How Energy Gels Work?
When running, your body uses 2 primary sources of fuel – carbohydrates and fat. Our body relies on Carbohydrates as it’s primary fuel source when we race. The problem with carbohydrates is that we can only store limited amounts in our muscles. Our body is such that we can store sufficient Carbohydrates to fuel us for 1 hour 30 minutes when running at half marathon pace or 2 hours running at marathon pace. Beyond that, your muscles will be depleted of glycogen supply. This means, provided you are a elite marathoner, you will need to refuel your glycogen supply to keep going.

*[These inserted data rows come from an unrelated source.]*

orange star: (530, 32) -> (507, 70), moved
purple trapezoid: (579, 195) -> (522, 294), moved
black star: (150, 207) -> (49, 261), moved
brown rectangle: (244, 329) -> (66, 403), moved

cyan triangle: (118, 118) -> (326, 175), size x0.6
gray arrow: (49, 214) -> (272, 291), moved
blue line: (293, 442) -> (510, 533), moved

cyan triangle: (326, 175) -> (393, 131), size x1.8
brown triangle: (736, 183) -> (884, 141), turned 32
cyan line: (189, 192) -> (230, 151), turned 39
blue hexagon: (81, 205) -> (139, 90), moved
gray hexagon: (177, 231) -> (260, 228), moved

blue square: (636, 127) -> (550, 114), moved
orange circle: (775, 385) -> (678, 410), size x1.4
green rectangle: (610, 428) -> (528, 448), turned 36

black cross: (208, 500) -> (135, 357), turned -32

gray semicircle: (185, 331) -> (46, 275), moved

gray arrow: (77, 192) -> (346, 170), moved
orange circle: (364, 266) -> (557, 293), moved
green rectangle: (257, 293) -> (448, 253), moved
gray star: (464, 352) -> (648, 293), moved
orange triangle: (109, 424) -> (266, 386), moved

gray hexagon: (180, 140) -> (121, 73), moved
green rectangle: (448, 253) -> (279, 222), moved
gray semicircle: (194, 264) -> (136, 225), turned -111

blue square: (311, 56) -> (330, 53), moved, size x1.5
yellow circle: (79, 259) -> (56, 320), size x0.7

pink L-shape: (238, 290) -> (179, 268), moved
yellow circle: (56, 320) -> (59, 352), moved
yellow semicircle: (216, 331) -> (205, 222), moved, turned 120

How Our Body Uses Glycogen?
Our body can only use glycogen stored in our muscles. You are not able to use glycogen directly from our blood. This means that our body cannot burn energy gels directly into energy upon consumption. The process is that carbohydrates must first be digested and absorbed through the intestines to be stored in the muscles before it can be used as an energy source. So, as it is not a one to one replacement, the timing and frequency we consume gel is of significance.
When You Should Take Gels?
When we run, our body diverts blood away from the digestive system and to your blood to keep your legs moving. Sometimes our stomach may even shut down completely, especially at the later stages of the race. This is the reason why many people face stomach problems during a race. So it is better to consume gels early on in the race as compared to later on. It is suggested to take your gels somewhere between 45 – 60 minutes from the start of your race.

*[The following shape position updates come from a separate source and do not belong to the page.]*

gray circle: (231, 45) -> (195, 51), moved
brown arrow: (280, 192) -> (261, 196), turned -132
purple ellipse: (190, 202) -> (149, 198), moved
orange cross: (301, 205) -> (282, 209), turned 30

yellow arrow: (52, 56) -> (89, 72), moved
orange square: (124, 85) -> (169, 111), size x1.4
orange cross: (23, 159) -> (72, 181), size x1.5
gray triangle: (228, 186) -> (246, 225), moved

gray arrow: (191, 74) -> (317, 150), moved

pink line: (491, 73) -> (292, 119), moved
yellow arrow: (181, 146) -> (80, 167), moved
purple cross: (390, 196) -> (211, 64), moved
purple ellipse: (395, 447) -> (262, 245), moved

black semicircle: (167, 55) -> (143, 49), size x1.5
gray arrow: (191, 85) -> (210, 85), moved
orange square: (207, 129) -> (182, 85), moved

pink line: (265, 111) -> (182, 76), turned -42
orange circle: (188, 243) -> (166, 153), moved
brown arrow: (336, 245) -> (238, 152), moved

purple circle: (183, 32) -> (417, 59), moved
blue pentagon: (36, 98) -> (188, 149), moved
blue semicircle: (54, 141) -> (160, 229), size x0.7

How Often Should You Take Gels?
It is suggested to wait between 45 – 60 minutes between each gel. This is because our stomach may not be able to digest the gels as efficiently as blood is directed away from our digestive track. But remember, our digestive track is trainable. Practise your fuelling strategy during training as to simulate race day. This will allow your digestive track to get used to your fuelling.
Should you experience stomach problems with gels, try consuming them in small amounts but at closer intervals. Take a quarter a packet at a 20 minute interval. This gives your stomach a better chance at digesting the gels and giving you the boost of energy you need. And remember to always take your energy gels with water – never with isotonic and never alone. Taken alone, the gel is too concentrated and will take too long to digest. Taken with isotonic, this would be flooding your body with too much simple sugar at once.
Gels are necessary, but it has to be taken in accordance with how our body reacts to it.